Omit all pictures and transcribe only the lines in the entries below that run from the line with "Le syndicat" through the line with "incir ağacına asılı halde erkek şahıs cesedi".
☆ ☆ ☆ ☆
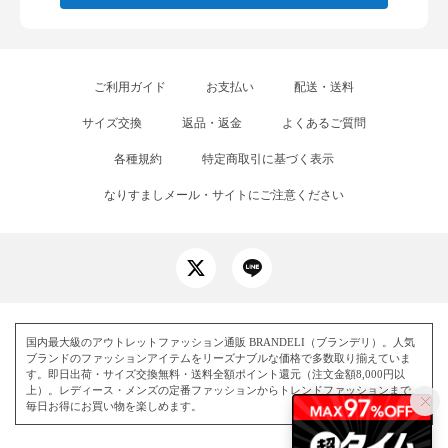
ご利用ガイド
お支払い
配送・送料
サイズ交換
返品・返金
よくあるご質問
各種規約
特定商取引に基づく表示
なりすましメール・サイトにご注意ください
国内最大級のアウトレットファッション通販 BRANDELI（ブランデリ）。人気
ブランドのファッションアイテムをリーズナブルな価格で多数取り揃えていま
す。即日出荷・サイズ交換無料・送料全額ポイント還元（注文金額8,000円以
上）。レディース・メンズの定番ファッションからトレンドファッションまで、
毎日お得にお買い物を楽しめます。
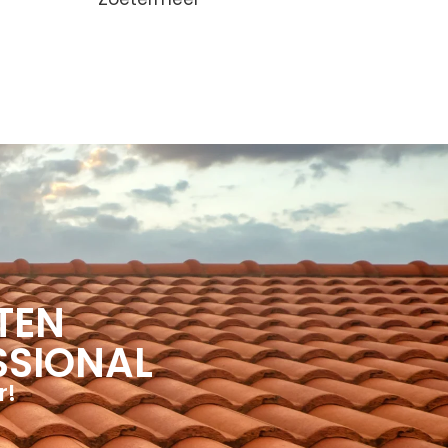
TEN
SSIONAL
r!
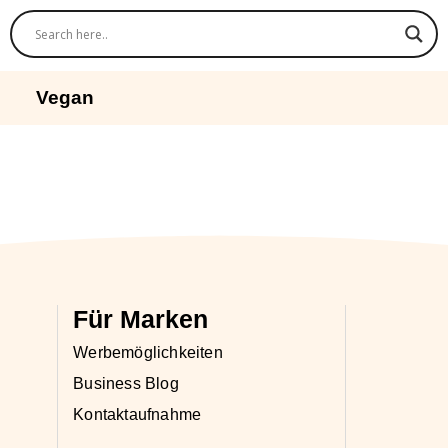
Vegan
Für Marken
Werbemöglichkeiten
Business Blog
Kontaktaufnahme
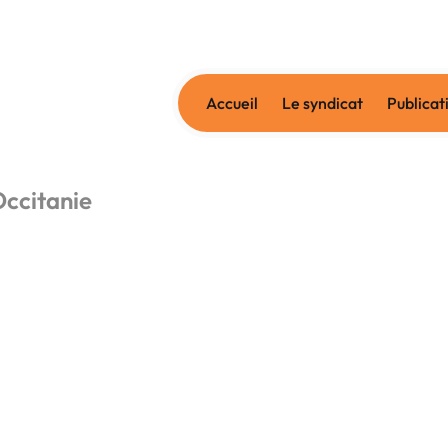
Accueil
Le syndicat
Publicat
Occitanie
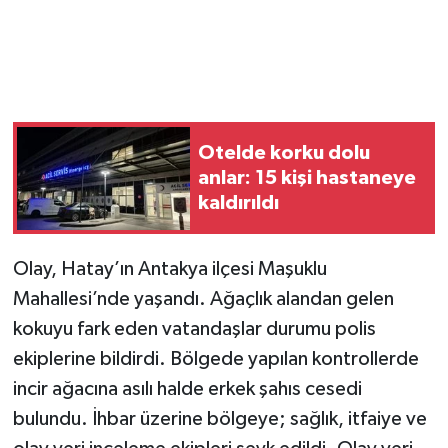
Otelde korku dolu
anlar: 15 kişi hastaneye
kaldırıldı
Olay, Hatay’ın Antakya ilçesi Maşuklu
Mahallesi’nde yaşandı. Ağaçlık alandan gelen
kokuyu fark eden vatandaşlar durumu polis
ekiplerine bildirdi. Bölgede yapılan kontrollerde
incir ağacına asılı halde erkek şahıs cesedi
bulundu. İhbar üzerine bölgeye; sağlık, itfaiye ve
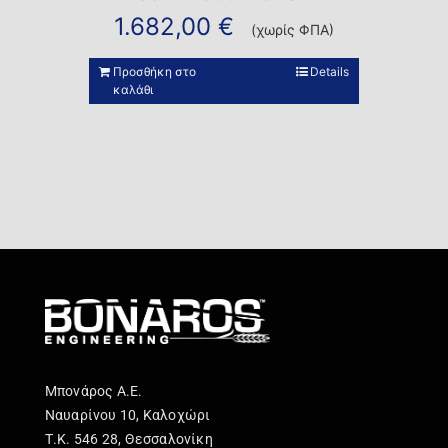
1.682,00
€
(χωρίς ΦΠΑ)
Προσθήκη στο
Details
καλάθι
Μπονάρος Α.Ε.
Ναυαρίνου 10, Καλοχώρι
Τ.Κ. 546 28, Θεσσαλονίκη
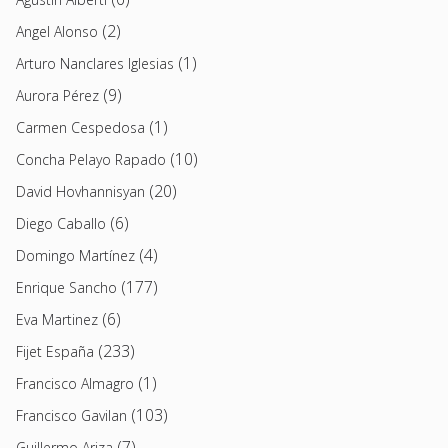
(2)
Angel Alonso
(1)
Arturo Nanclares Iglesias
(9)
Aurora Pérez
(1)
Carmen Cespedosa
(10)
Concha Pelayo Rapado
(20)
David Hovhannisyan
(6)
Diego Caballo
(4)
Domingo Martínez
(177)
Enrique Sancho
(6)
Eva Martinez
(233)
Fijet España
(1)
Francisco Almagro
(103)
Francisco Gavilan
(7)
Guillermo Ariza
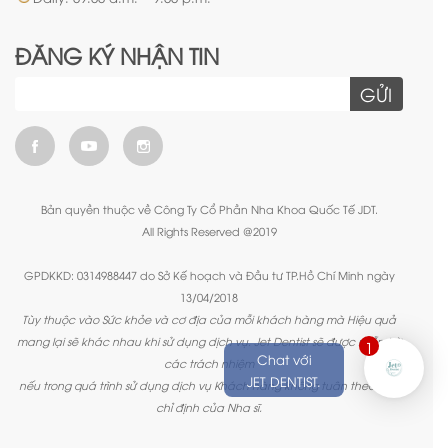
ĐĂNG KÝ NHẬN TIN
GỬI
Bản quyền thuộc về Công Ty Cổ Phần Nha Khoa Quốc Tế JDT.
All Rights Reserved @2019
GPDKKD: 0314988447 do Sở Kế hoạch và Đầu tư TP.Hồ Chí Minh ngày
13/04/2018
Tùy thuộc vào Sức khỏe và cơ địa của mỗi khách hàng mà Hiệu quả
mang lại sẽ khác nhau khi sử dụng dịch vụ. Jet Dentist sẽ được miễn trừ
1
Chat với
các trách nhiệm
JET DENTIST.
nếu trong quá trình sử dụng dịch vụ Khách hàng không tuân theo các
chỉ định của Nha sĩ.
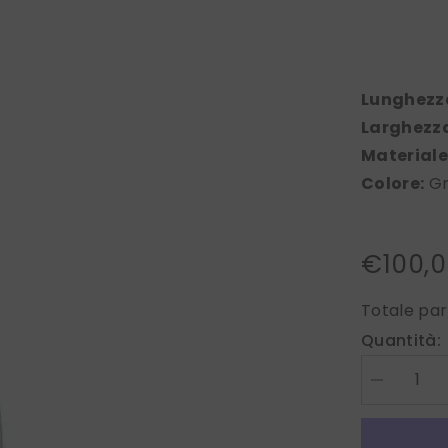
Lunghezz
Larghezz
Materiale
Colore:
Gr
€100,
Totale par
Quantità:
Diminuire
la
quantità
per
Cravatta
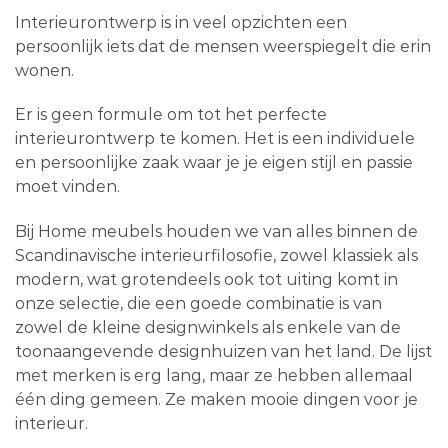
Interieurontwerp is in veel opzichten een
persoonlijk iets dat de mensen weerspiegelt die erin
wonen.
Er is geen formule om tot het perfecte
interieurontwerp te komen. Het is een individuele
en persoonlijke zaak waar je je eigen stijl en passie
moet vinden.
Bij Home meubels houden we van alles binnen de
Scandinavische interieurfilosofie, zowel klassiek als
modern, wat grotendeels ook tot uiting komt in
onze selectie, die een goede combinatie is van
zowel de kleine designwinkels als enkele van de
toonaangevende designhuizen van het land. De lijst
met merken is erg lang, maar ze hebben allemaal
één ding gemeen. Ze maken mooie dingen voor je
interieur.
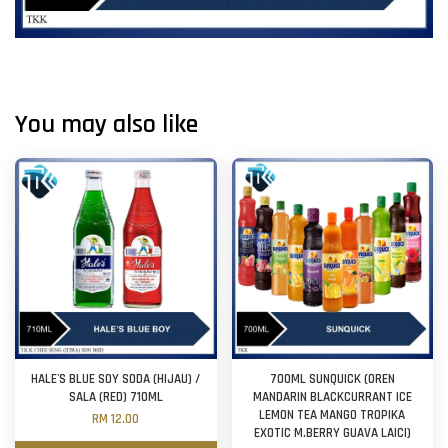
You may also like
HALE'S BLUE SOY SODA (HIJAU) /
700ML SUNQUICK (OREN
SALA (RED) 710ML
MANDARIN BLACKCURRANT ICE
LEMON TEA MANGO TROPIKA
RM 12.00
EXOTIC M.BERRY GUAVA LAICI)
☆ ☆ ☆ ☆
→ **Reply to the exercise**
Le syndicat
Publicat
Occitanie
Otelde korku dolu
anlar: 15 kişi hastaneye
kaldırıldı
Olay, Hatay’ın Antakya ilçesi Maşuklu
Mahallesi’nde yaşandı. Ağaçlık alandan gelen
kokuyu fark eden vatandaşlar durumu polis
ekiplerine bildirdi. Bölgede yapılan kontrollerde
incir ağacına asılı halde erkek şahıs cesedi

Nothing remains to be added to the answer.